The odds of picking the winner of a basketball game blindly (without knowing which team is better, more highly ranked) is 50%

The odds of picking (in advance) winners of a four-team tournament is 12.5%. You first have to guess right in the first two games, so you are at 25% there, and then also have picked in advance the winner of the final game.

Now with 8 teams, you have to pick four winners in the first round correctly. You have 1/16 of a chance to get that right. If you do, then you have a 1/4 chance of picking winners for the next round, and, again, a half and half chance of getting the final game right. So 1/16 x 1/4 x 1/2. I would guess, then, that with every round you add onto the tournament, you multiply the difficulty exponentially by 2 to the power of y, where y is the number of the round you added.


Vance Maverick said...

You're right. Assuming N, the number of teams, is a power of two, the number of games played is N - 1. (Three games in the case of four teams, etc.) Assuming a 50% chance of picking each game right, your chance of getting it right overall is 1 / (2 ^ (N - 1)), or 2 / (2 ^ N). And of course the relationship of the number of (complete) rounds to the number of games is exponential already, so pretty soon you're talking about real money.

Jonathan said...

I feel the need to use my junior high school math once in a while.

Jamesio said...
This comment has been removed by the author.
James said...

Your conjecture was already disproven in round 3, when you multiplied by 1/16 (16 is 2^4 not 2^3). I'd guess you multiply each time by 1/[2^(2^(y-1))]...


let y be the round number

this has 2^y teams
hence 2^y / 2 = 2^(y-1) games

so chance of guessing that round entirely correctly is 1/2^(2^(y-1)), which you have to multiply onto the previous chance.

Vance Maverick's error was using the number of teams instead of the round number, as you did.

1 Round: 1/2
2 Rounds: 1/2 * 1/4 = 1/8
3 Rounds: 1/2 * 1/4 * 1/16 = 1/128
4 Rounds: 1/2 * 1/4 * 1/16 * 1/256 = 1/32768

Seems like the multiplier to add a new preceding round is half the chance of guessing all the rounds that come after it.
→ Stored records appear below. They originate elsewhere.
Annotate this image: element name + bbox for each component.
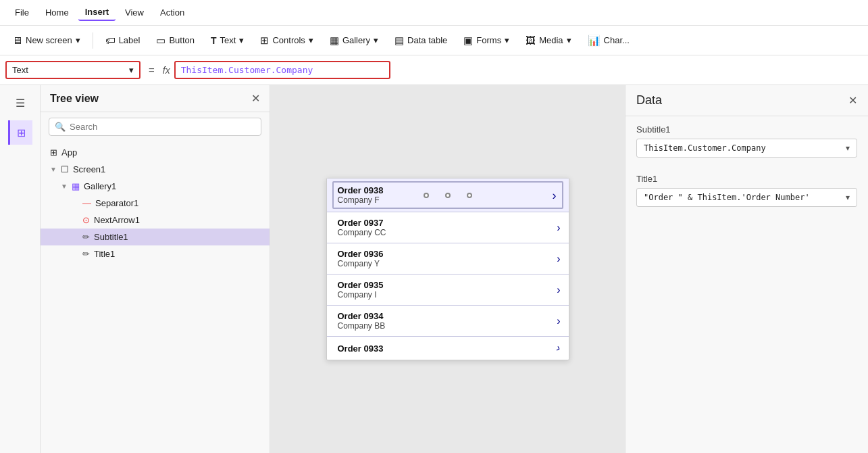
media-button[interactable]: 🖼 Media ▾ bbox=[519, 32, 578, 49]
tree-item-gallery1[interactable]: ▼ ▦ Gallery1 bbox=[41, 178, 270, 195]
fx-indicator: fx bbox=[163, 65, 170, 76]
datatable-btn-label: Data table bbox=[407, 35, 447, 45]
sidebar-layers-icon[interactable]: ⊞ bbox=[8, 120, 32, 145]
gallery1-expand-icon: ▼ bbox=[61, 183, 68, 190]
forms-button[interactable]: ▣ Forms ▾ bbox=[457, 32, 516, 49]
subtitle-dropdown-value: ThisItem.Customer.Company bbox=[644, 143, 766, 153]
text-icon: T bbox=[211, 35, 217, 46]
tree-header: Tree view ✕ bbox=[41, 85, 270, 112]
nextarrow1-icon: ⊙ bbox=[82, 215, 90, 225]
tree-item-subtitle1[interactable]: ✏ Subtitle1 bbox=[41, 229, 270, 245]
gallery-item-text-3: Order 0935 Company I bbox=[338, 280, 552, 300]
arrow-icon-5: › bbox=[555, 342, 562, 355]
new-screen-button[interactable]: 🖥 New screen ▾ bbox=[5, 32, 87, 49]
formula-input[interactable]: ThisItem.Customer.Company bbox=[174, 61, 390, 79]
search-input[interactable] bbox=[70, 122, 255, 132]
charts-button[interactable]: 📊 Char... bbox=[581, 32, 636, 49]
menu-bar: File Home Insert View Action bbox=[0, 0, 868, 26]
left-sidebar: ☰ ⊞ bbox=[0, 85, 41, 453]
text-chevron-icon: ▾ bbox=[239, 35, 244, 45]
main-content: ☰ ⊞ Tree view ✕ 🔍 ⊞ App ▼ ☐ Screen1 bbox=[0, 85, 868, 453]
subtitle-dropdown[interactable]: ThisItem.Customer.Company ▾ bbox=[636, 139, 857, 158]
chevron-down-icon: ▾ bbox=[76, 35, 80, 45]
gallery-item-text-0: Order 0938 Company F bbox=[338, 185, 542, 205]
label-button[interactable]: 🏷 Label bbox=[99, 32, 147, 49]
title1-label: Title1 bbox=[94, 249, 115, 259]
button-icon: ▭ bbox=[156, 34, 165, 47]
button-button[interactable]: ▭ Button bbox=[149, 32, 201, 49]
subtitle1-icon: ✏ bbox=[82, 232, 90, 242]
sidebar-menu-icon[interactable]: ☰ bbox=[8, 91, 32, 115]
tree-close-button[interactable]: ✕ bbox=[251, 92, 260, 105]
menu-action[interactable]: Action bbox=[153, 5, 191, 20]
gallery-list: › Order 0938 Company F Order 0937 Compan… bbox=[327, 178, 569, 360]
search-box: 🔍 bbox=[49, 118, 261, 136]
app-icon: ⊞ bbox=[50, 147, 57, 158]
controls-button[interactable]: ⊞ Controls ▾ bbox=[253, 32, 320, 49]
media-btn-label: Media bbox=[539, 35, 563, 45]
tree-item-title1[interactable]: ✏ Title1 bbox=[41, 245, 270, 262]
gallery-item-title-2: Order 0936 bbox=[338, 249, 552, 259]
subtitle-section: Subtitle1 ThisItem.Customer.Company ▾ bbox=[626, 116, 868, 166]
menu-view[interactable]: View bbox=[118, 5, 151, 20]
gallery-item-4[interactable]: Order 0934 Company BB › bbox=[327, 306, 569, 337]
canvas: › Order 0938 Company F Order 0937 Compan… bbox=[270, 85, 625, 453]
tree-item-nextarrow1[interactable]: ⊙ NextArrow1 bbox=[41, 212, 270, 229]
arrow-icon-selected: › bbox=[553, 188, 557, 202]
label-btn-label: Label bbox=[119, 35, 141, 45]
tree-items: ⊞ App ▼ ☐ Screen1 ▼ ▦ Gallery1 — Separat… bbox=[41, 141, 270, 453]
button-btn-label: Button bbox=[169, 35, 195, 45]
title-dropdown[interactable]: "Order " & ThisItem.'Order Number' ▾ bbox=[636, 188, 857, 207]
gallery-item-subtitle-0: Company F bbox=[338, 195, 542, 205]
text-button[interactable]: T Text ▾ bbox=[204, 32, 251, 49]
gallery-item-title-1: Order 0937 bbox=[338, 218, 552, 228]
new-screen-label: New screen bbox=[26, 35, 72, 45]
title-dropdown-value: "Order " & ThisItem.'Order Number' bbox=[644, 193, 810, 202]
menu-file[interactable]: File bbox=[8, 5, 36, 20]
menu-home[interactable]: Home bbox=[39, 5, 76, 20]
gallery-item-title-3: Order 0935 bbox=[338, 280, 552, 290]
search-icon: 🔍 bbox=[55, 122, 66, 132]
arrow-icon-2: › bbox=[557, 253, 560, 265]
title-chevron-icon: ▾ bbox=[846, 193, 850, 202]
data-header: Data ✕ bbox=[626, 85, 868, 116]
gallery-chevron-icon: ▾ bbox=[374, 35, 378, 45]
tree-item-separator1[interactable]: — Separator1 bbox=[41, 195, 270, 212]
formula-bar: Text ▾ = fx ThisItem.Customer.Company bbox=[0, 55, 868, 85]
data-panel-title: Data bbox=[636, 93, 662, 108]
forms-btn-label: Forms bbox=[476, 35, 501, 45]
gallery-item-subtitle-2: Company Y bbox=[338, 259, 552, 268]
gallery1-icon: ▦ bbox=[72, 181, 80, 191]
property-chevron-icon: ▾ bbox=[129, 65, 134, 75]
gallery-button[interactable]: ▦ Gallery ▾ bbox=[323, 32, 385, 49]
tree-item-screen1[interactable]: ▼ ☐ Screen1 bbox=[41, 161, 270, 178]
tree-title: Tree view bbox=[50, 93, 99, 105]
nextarrow1-label: NextArrow1 bbox=[94, 215, 140, 225]
screen1-expand-icon: ▼ bbox=[50, 166, 57, 173]
gallery-item-1[interactable]: Order 0937 Company CC › bbox=[327, 212, 569, 243]
toolbar: 🖥 New screen ▾ 🏷 Label ▭ Button T Text ▾… bbox=[0, 26, 868, 55]
gallery-item-5[interactable]: Order 0933 › bbox=[327, 337, 569, 360]
datatable-button[interactable]: ▤ Data table bbox=[388, 32, 454, 49]
gallery-item-0[interactable]: › Order 0938 Company F bbox=[327, 178, 569, 212]
gallery-icon: ▦ bbox=[330, 34, 339, 47]
text-btn-label: Text bbox=[220, 35, 236, 45]
menu-insert[interactable]: Insert bbox=[78, 4, 116, 21]
gallery-item-text-2: Order 0936 Company Y bbox=[338, 249, 552, 268]
gallery-item-3[interactable]: Order 0935 Company I › bbox=[327, 275, 569, 306]
property-dropdown[interactable]: Text ▾ bbox=[5, 61, 141, 79]
tree-item-app[interactable]: ⊞ App bbox=[41, 144, 270, 161]
gallery-item-title-5: Order 0933 bbox=[338, 343, 552, 354]
tree-panel: Tree view ✕ 🔍 ⊞ App ▼ ☐ Screen1 ▼ ▦ Gall bbox=[41, 85, 270, 453]
arrow-icon-3: › bbox=[557, 284, 560, 296]
controls-btn-label: Controls bbox=[272, 35, 305, 45]
arrow-icon-4: › bbox=[557, 315, 560, 327]
data-panel-close-button[interactable]: ✕ bbox=[848, 94, 857, 107]
gallery-btn-label: Gallery bbox=[342, 35, 370, 45]
gallery-item-2[interactable]: Order 0936 Company Y › bbox=[327, 243, 569, 275]
charts-icon: 📊 bbox=[588, 34, 601, 47]
gallery-item-subtitle-4: Company BB bbox=[338, 321, 552, 331]
separator1-label: Separator1 bbox=[95, 198, 138, 208]
toolbar-divider bbox=[93, 32, 93, 49]
gallery1-label: Gallery1 bbox=[84, 181, 116, 191]
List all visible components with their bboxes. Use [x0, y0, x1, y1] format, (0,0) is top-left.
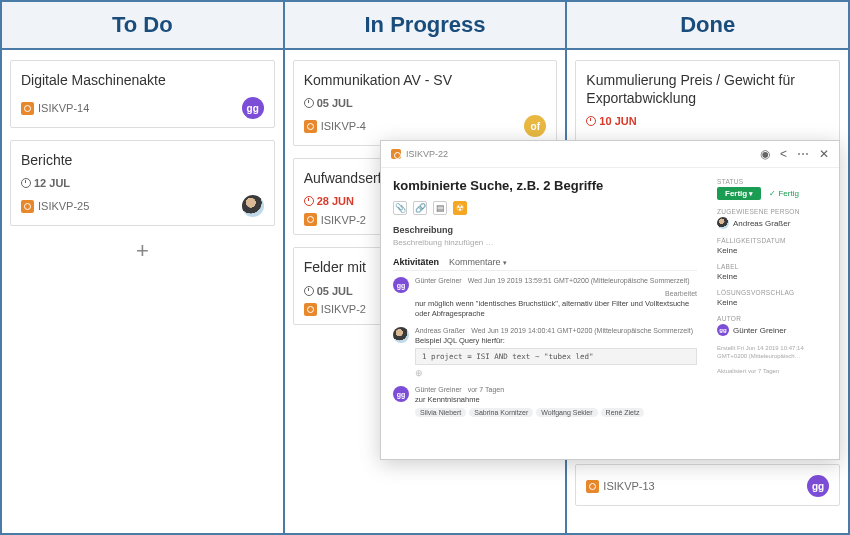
assignee-label: ZUGEWIESENE PERSON — [717, 208, 831, 215]
tab-comments[interactable]: Kommentare — [449, 257, 507, 267]
label-label: LABEL — [717, 263, 831, 270]
issue-detail-modal: ISIKVP-22 ◉ < ⋯ ✕ kombinierte Suche, z.B… — [380, 140, 840, 460]
mention[interactable]: Silvia Niebert — [415, 408, 466, 417]
card-title: Berichte — [21, 151, 264, 169]
avatar[interactable] — [393, 327, 409, 343]
label-value[interactable]: Keine — [717, 272, 831, 281]
clock-icon — [304, 286, 314, 296]
edited-label: Bearbeitet — [665, 290, 697, 297]
avatar[interactable] — [242, 195, 264, 217]
watch-icon[interactable]: ◉ — [760, 147, 770, 161]
avatar[interactable]: of — [524, 115, 546, 137]
avatar[interactable]: gg — [393, 277, 409, 293]
issue-type-icon — [21, 102, 34, 115]
author-value[interactable]: ggGünter Greiner — [717, 324, 831, 336]
mention[interactable]: René Zietz — [601, 408, 645, 417]
description-placeholder[interactable]: Beschreibung hinzufügen … — [393, 238, 697, 247]
clock-icon — [304, 98, 314, 108]
comment-text: zur Kenntnisnahme — [415, 395, 697, 405]
more-icon[interactable]: ⋯ — [797, 147, 809, 161]
description-label: Beschreibung — [393, 225, 697, 235]
card-title: Kommunikation AV - SV — [304, 71, 547, 89]
issue-type-icon — [304, 120, 317, 133]
solution-label: LÖSUNGSVORSCHLAG — [717, 289, 831, 296]
code-block: 1 project = ISI AND text ~ "tubex led" — [415, 348, 697, 365]
modal-header: ISIKVP-22 ◉ < ⋯ ✕ — [381, 141, 839, 168]
comment: gg Günter GreinerWed Jun 19 2019 13:59:5… — [393, 277, 697, 319]
issue-title[interactable]: kombinierte Suche, z.B. 2 Begriffe — [393, 178, 697, 193]
share-icon[interactable]: < — [780, 147, 787, 161]
mention[interactable]: Sabrina Kornitzer — [469, 408, 533, 417]
modal-main: kombinierte Suche, z.B. 2 Begriffe 📎 🔗 ▤… — [381, 168, 709, 459]
action-icons: 📎 🔗 ▤ ☢ — [393, 201, 697, 215]
comment-text: nur möglich wenn "identisches Bruchstück… — [415, 299, 697, 319]
card[interactable]: ISIKVP-13 gg — [575, 464, 840, 506]
avatar — [717, 217, 729, 229]
issue-type-icon — [21, 200, 34, 213]
card-due-date: 10 JUN — [586, 115, 829, 127]
attach-icon[interactable]: 📎 — [393, 201, 407, 215]
clock-icon — [21, 178, 31, 188]
clock-icon — [586, 116, 596, 126]
tab-activities[interactable]: Aktivitäten — [393, 257, 439, 267]
close-icon[interactable]: ✕ — [819, 147, 829, 161]
avatar[interactable]: gg — [393, 386, 409, 402]
comment-author[interactable]: Günter Greiner — [415, 386, 462, 393]
column-header: To Do — [2, 2, 283, 50]
column-header: In Progress — [285, 2, 566, 50]
avatar: gg — [717, 324, 729, 336]
updated-meta: Aktualisiert vor 7 Tagen — [717, 367, 831, 375]
link-icon[interactable]: 🔗 — [413, 201, 427, 215]
author-label: AUTOR — [717, 315, 831, 322]
comment-text: Beispiel JQL Query hierfür: — [415, 336, 697, 346]
mentions: Silvia Niebert Sabrina Kornitzer Wolfgan… — [415, 408, 697, 417]
assignee-value[interactable]: Andreas Graßer — [717, 217, 831, 229]
avatar[interactable]: gg — [242, 97, 264, 119]
activity-tabs: Aktivitäten Kommentare — [393, 257, 697, 271]
column-header: Done — [567, 2, 848, 50]
card[interactable]: Berichte 12 JUL ISIKVP-25 — [10, 140, 275, 226]
comment: gg Günter Greinervor 7 Tagen zur Kenntni… — [393, 386, 697, 417]
column-body: Digitale Maschinenakte ISIKVP-14 gg Beri… — [2, 50, 283, 533]
highlight-icon[interactable]: ☢ — [453, 201, 467, 215]
card-title: Digitale Maschinenakte — [21, 71, 264, 89]
created-meta: Erstellt Fri Jun 14 2019 10:47:14 GMT+02… — [717, 344, 831, 361]
issue-type-icon — [304, 303, 317, 316]
issue-key: ISIKVP-2 — [304, 213, 366, 226]
issue-key: ISIKVP-25 — [21, 200, 89, 213]
solution-value[interactable]: Keine — [717, 298, 831, 307]
comment-time: vor 7 Tagen — [468, 386, 504, 393]
issue-key: ISIKVP-4 — [304, 120, 366, 133]
status-done-indicator: ✓ Fertig — [769, 189, 799, 198]
due-label: FÄLLIGKEITSDATUM — [717, 237, 831, 244]
add-card-button[interactable]: + — [10, 238, 275, 264]
status-dropdown[interactable]: Fertig — [717, 187, 761, 200]
column-todo: To Do Digitale Maschinenakte ISIKVP-14 g… — [2, 2, 285, 533]
card[interactable]: Kummulierung Preis / Gewicht für Exporta… — [575, 60, 840, 142]
avatar[interactable]: gg — [807, 475, 829, 497]
modal-sidebar: STATUS Fertig ✓ Fertig ZUGEWIESENE PERSO… — [709, 168, 839, 459]
issue-type-icon — [391, 149, 401, 159]
status-label: STATUS — [717, 178, 831, 185]
comment-time: Wed Jun 19 2019 13:59:51 GMT+0200 (Mitte… — [468, 277, 690, 284]
issue-key: ISIKVP-13 — [586, 480, 654, 493]
card-due-date: 12 JUL — [21, 177, 264, 189]
page-icon[interactable]: ▤ — [433, 201, 447, 215]
clock-icon — [304, 196, 314, 206]
due-value[interactable]: Keine — [717, 246, 831, 255]
card[interactable]: Kommunikation AV - SV 05 JUL ISIKVP-4 of — [293, 60, 558, 146]
comment-author[interactable]: Andreas Graßer — [415, 327, 465, 334]
card-title: Kummulierung Preis / Gewicht für Exporta… — [586, 71, 829, 107]
issue-type-icon — [304, 213, 317, 226]
card-due-date: 05 JUL — [304, 97, 547, 109]
card[interactable]: Digitale Maschinenakte ISIKVP-14 gg — [10, 60, 275, 128]
breadcrumb[interactable]: ISIKVP-22 — [406, 149, 448, 159]
issue-type-icon — [586, 480, 599, 493]
comment-author[interactable]: Günter Greiner — [415, 277, 462, 284]
mention[interactable]: Wolfgang Sekler — [536, 408, 597, 417]
issue-key: ISIKVP-14 — [21, 102, 89, 115]
issue-key: ISIKVP-2 — [304, 303, 366, 316]
comment: Andreas GraßerWed Jun 19 2019 14:00:41 G… — [393, 327, 697, 379]
comment-time: Wed Jun 19 2019 14:00:41 GMT+0200 (Mitte… — [471, 327, 693, 334]
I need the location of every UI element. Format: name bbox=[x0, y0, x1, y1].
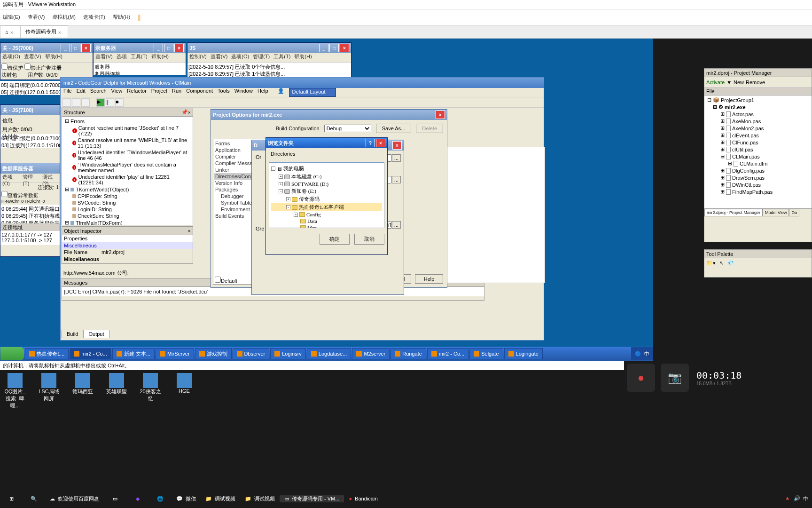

So that means the chance of guessing n rounds correctly is 1/2^(2^n - 1)

Oh, that's obvious... there are always 2^n - 1 games in n rounds.

Jonathan said...

Yes. You are right. It is not two to the power of whatever round it is (counting backwardds from the end), but rather a sequence of 2, 4, 16, 256...

(not 2, 4, 8, 16, 32, 64)...

So it is more exponential than I thought.